Eventually, I realized that reading the passage a second time didn’t actually help me understand it any more. After making sense of confusion in context, I enjoyed the book more or they weren’t necessary for me to enjoy it.
It’s been reported that “untrained subjects engage in regression (conscious rereading) and back-skipping (subconscious rereading through misplaced fixation) for on average 30% of total reading time.” That’s a lot. If you let go of trying to comprehend everything you hear or see, you’ll save time not having to re-visit places you’ve already seen.
5. Access More
Learning to read takes time, as with all worthwhile pursuits. Over time, your skills will improve. Before, I thought setting reading goals every day or every year was foolish. There is no need to force yourself to read. In fact, I find that setting goals motivates me to carve out more reading time. As a result, I read more books faster.
Of course, you should always read at your own pace to make the most of a book. Having the ability to read 1800 words a minute might sound great, but I don’t want to be a John Travolta like in Phenomenon.
Who cares if you spend hours on a truly great story? Literature should be enjoyed. As long as there are books in the world, there is only so much time in the day. Rather than rushing through a lot of books you don’t want to read, it’s better to fully enjoy the ones you want to read.
Focus on keywords instead of reading every word.

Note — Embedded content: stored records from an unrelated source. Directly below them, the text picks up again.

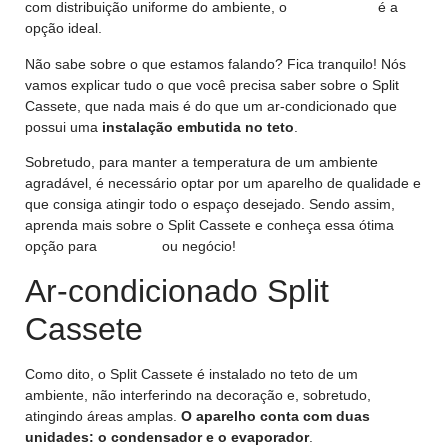
com distribuição uniforme do ambiente, o
Split Cassete
é a
opção ideal.
Não sabe sobre o que estamos falando? Fica tranquilo! Nós
vamos explicar tudo o que você precisa saber sobre o Split
Cassete, que nada mais é do que um ar-condicionado que
possui uma
instalação embutida no teto
.
Sobretudo, para manter a temperatura de um ambiente
agradável, é necessário optar por um aparelho de qualidade e
que consiga atingir todo o espaço desejado. Sendo assim,
aprenda mais sobre o Split Cassete e conheça essa ótima
opção para
sua casa
ou negócio!
Ar-condicionado Split
Cassete
Como dito, o Split Cassete é instalado no teto de um
ambiente, não interferindo na decoração e, sobretudo,
atingindo áreas amplas.
O aparelho conta com duas
unidades: o condensador e o evaporador
.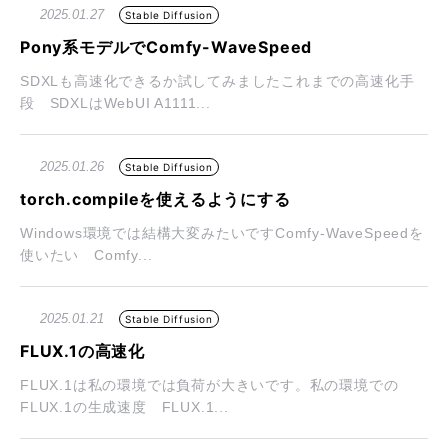
2025.01.27
Stable Diffusion
Pony系モデルでComfy-WaveSpeed
SDXLも高速化できるか試してみましたこれまでの高速化手
段 SDXLはWebUI A1111...
2025.01.26
Stable Diffusion
torch.compileを使えるようにする
Windows環境では結構大変みたいですComfy-WaveSpeedを
使いたい Comfy...
2025.01.21
Stable Diffusion
FLUX.1の高速化
FLUX.1は私の環境では負荷が大きいです。私の環境での
FLUX.1の生成速度 FLUX.1...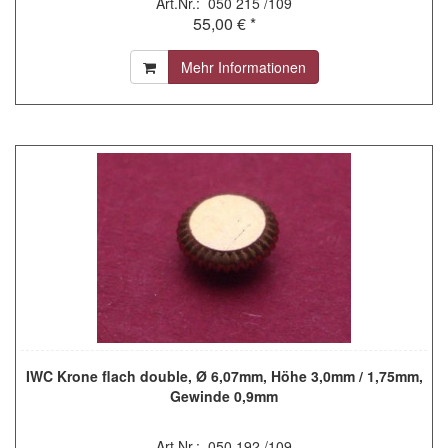
Art.Nr.: 050 215 /109
55,00 € *
Mehr Informationen
IWC Krone flach double, Ø 6,07mm, Höhe 3,0mm / 1,75mm,
Gewinde 0,9mm
Art.Nr.: 050 192 /109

The meaning of the sentence can be understood without reading the entire sentence. The information you need is stored in keywords longer than three letters. Try indenting instead of writing ‘The rabbit nibbled on his carrot.’ It is a popular method for improving your peripheral vision. A quarter-inch from the beginning and end of the sentence, look towards the middle of the sentence.
As a beginner, this might seem unnatural, so draw some pencil guides down the page as stabilizers. When your gaze is focused on the middle chunk of words in the sentence, the whole phrase will begin to absorb your gaze. Please stop subvocalizing. Subvocalizing refers to accidentally speaking aloud and mumbling the words as you read. You have to slow down your reading because your mind moves faster than your words. Subvocalizing can be overcome by chewing gum or humming along with your reading.

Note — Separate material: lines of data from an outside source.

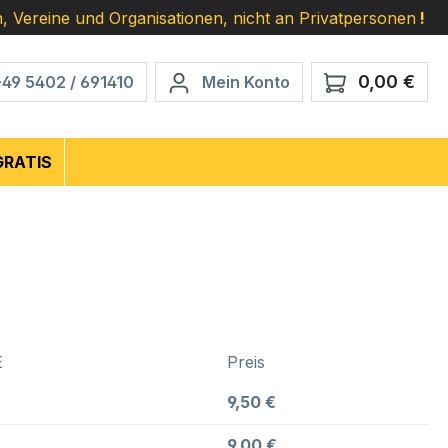
, Vereine und Organisationen, nicht an Privatpersonen
!
0,00 €
Ware
+49 5402 / 691410
Mein Konto
GRATIS
E
Preis
9,50 €
9,00 €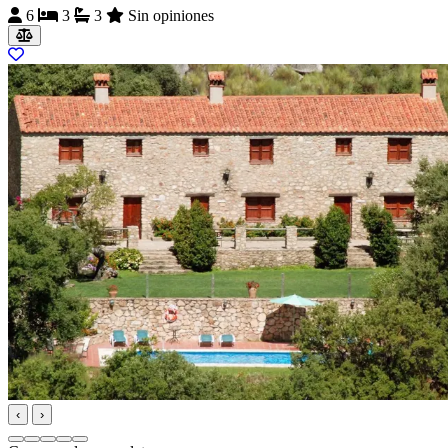
6
3
3
Sin opiniones
‹
›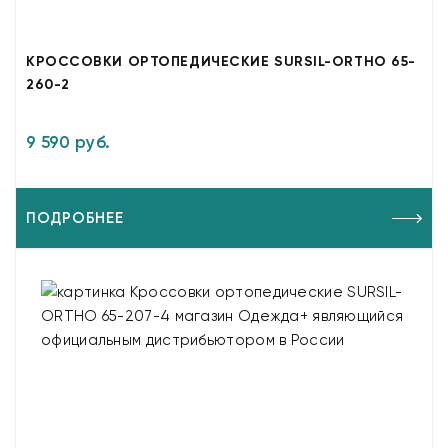
КРОССОВКИ ОРТОПЕДИЧЕСКИЕ SURSIL-ORTHO 65-
260-2
9 590 руб.
ПОДРОБНЕЕ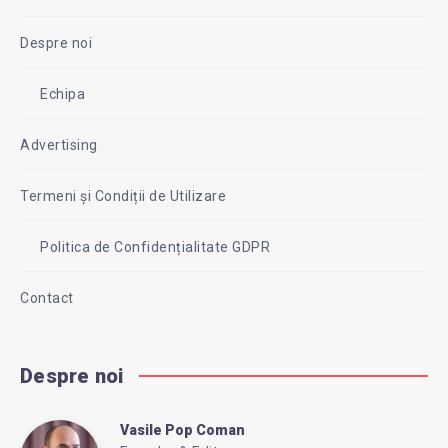
Despre noi
Echipa
Advertising
Termeni și Condiții de Utilizare
Politica de Confidențialitate GDPR
Contact
Despre noi
Vasile Pop Coman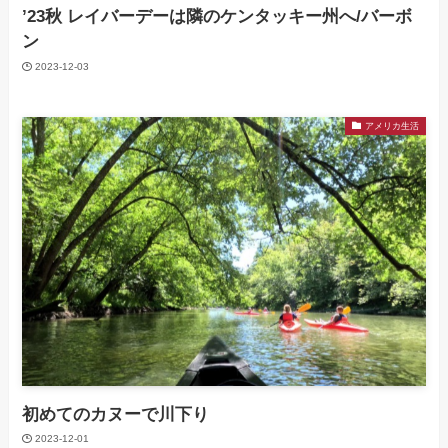
’23秋 レイバーデーは隣のケンタッキー州へ/バーボ
ン
2023-12-03
アメリカ生活
初めてのカヌーで川下り
2023-12-01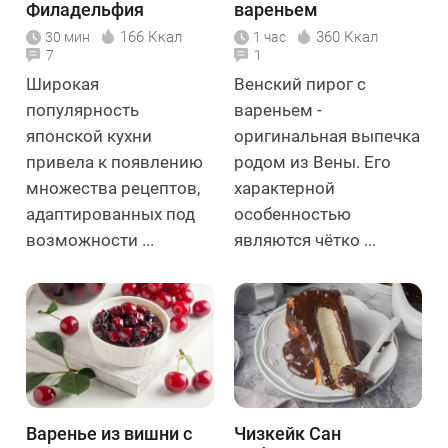
Филадельфия
вареньем
166 Ккал
360 Ккал
30 мин
1 час
7
1
Широкая
Венский пирог с
популярность
вареньем -
японской кухни
оригинальная выпечка
привела к появлению
родом из Вены. Его
множества рецептов,
характерной
адаптированных под
особенностью
возможности ...
являются чётко ...
Варенье из вишни с
Чизкейк Сан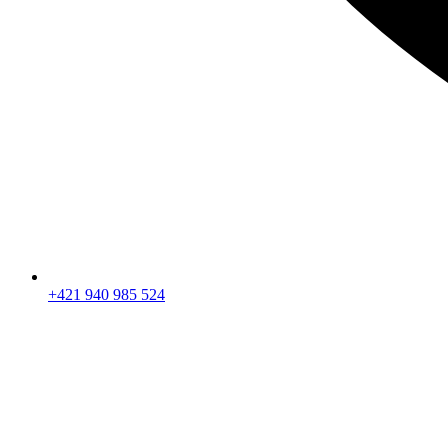
+421 940 985 524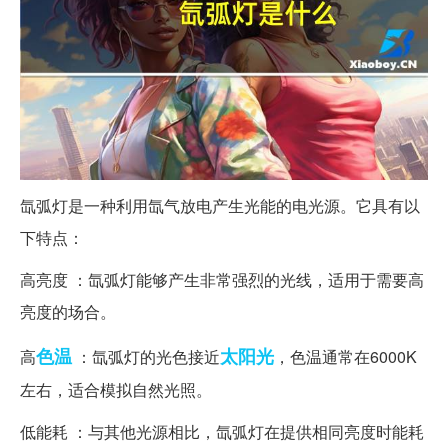
氙弧灯是一种利用氙气放电产生光能的电光源。它具有以
下特点：
高亮度 ：氙弧灯能够产生非常强烈的光线，适用于需要高
亮度的场合。
色温
太阳光
高
：氙弧灯的光色接近
，色温通常在6000K
左右，适合模拟自然光照。
低能耗 ：与其他光源相比，氙弧灯在提供相同亮度时能耗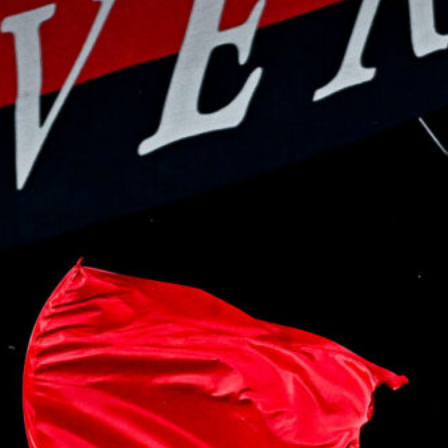
8 Agosto 2026
Genoa, idea Dallinga per l’attacco: la
chiave è un’operazione tra Bologna e
Fiorentina
7 Agosto 2026
Scaglione lascia il Genoa, il Borussia
Dortmund continua a puntare sui
talenti italiani
7 Agosto 2026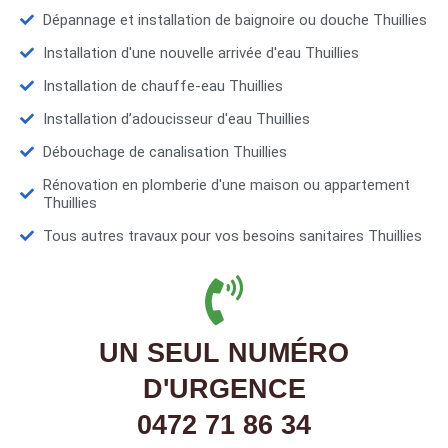
Dépannage et installation de baignoire ou douche Thuillies
Installation d'une nouvelle arrivée d'eau Thuillies
Installation de chauffe-eau Thuillies
Installation d’adoucisseur d'eau Thuillies
Débouchage de canalisation Thuillies
Rénovation en plomberie d'une maison ou appartement
Thuillies
Tous autres travaux pour vos besoins sanitaires Thuillies
UN SEUL NUMÉRO
D'URGENCE
0472 71 86 34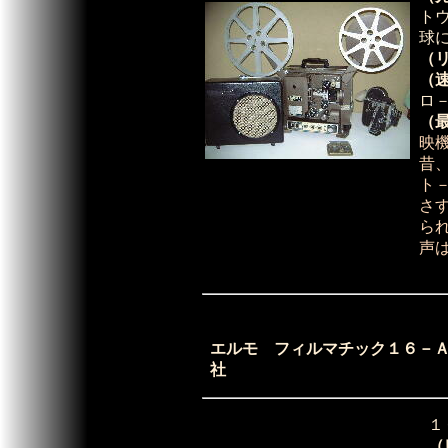
ト
球
（
（
ロ
（
映
昔
ト
さ
ら
声
エルモ フィルマチック１６
社
１
（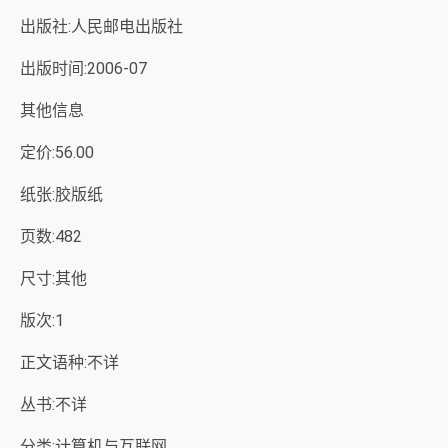
出版社:人民邮电出版社
出版时间:2006-07
其他信息
定价:56.00
纸张:胶版纸
页数:482
尺寸:其他
版次:1
正文语种:不详
丛书:不详
分类:计算机与互联网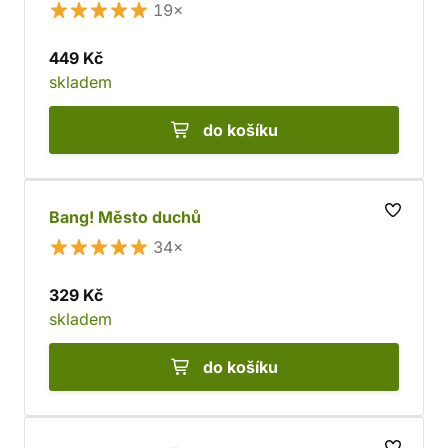
19×
449 Kč
skladem
do košíku
Bang! Město duchů
34×
329 Kč
skladem
do košíku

You will be pushed on by the rhythm of these actions and fail to form every word into a sound. Guide yourself with your finger. Your gaze will be drawn to your finger because we are naturally drawn to movement. Zig-zag your finger as fast as you can. In addition to reading faster, you’ll stop subvocalizing every word.
Do the white card trick and see what happens. Some schools teach students to place a white card beneath the line they are reading. When children need to review new vocabulary, this method is helpful. You are effectively slowing yourself down by hiding the sentences that will follow. Reading should not be a double-checking process for competent adult readers. Using the white card, cover the sentences you just read by placing it over the line you are reading.
As a result, you eliminate regression and gain confidence, pushing you forward on the page. Focus is essential to speed. It’s easy to chat, daydream, or send a text message while you’re walking. You’re splitting your attention with these extra actions. But when you run, you have to keep your focus on the task at hand. As with running, going faster increases your focus and makes you more confident.